WHAT YOU SHOULD DO: "Aunque no profun" appears in one line of the records below. Output that line and each one after it, exactly, through the last line.

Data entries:

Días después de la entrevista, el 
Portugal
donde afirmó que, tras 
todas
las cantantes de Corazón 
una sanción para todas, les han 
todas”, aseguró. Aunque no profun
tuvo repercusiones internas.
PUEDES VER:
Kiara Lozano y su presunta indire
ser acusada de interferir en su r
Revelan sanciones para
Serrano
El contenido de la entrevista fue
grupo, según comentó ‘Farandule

OUTPUT:
todas”, aseguró. Aunque no profun
tuvo repercusiones internas.
PUEDES VER:
Kiara Lozano y su presunta indire
ser acusada de interferir en su r
Revelan sanciones para
Serrano
El contenido de la entrevista fue
grupo, según comentó ‘Farandule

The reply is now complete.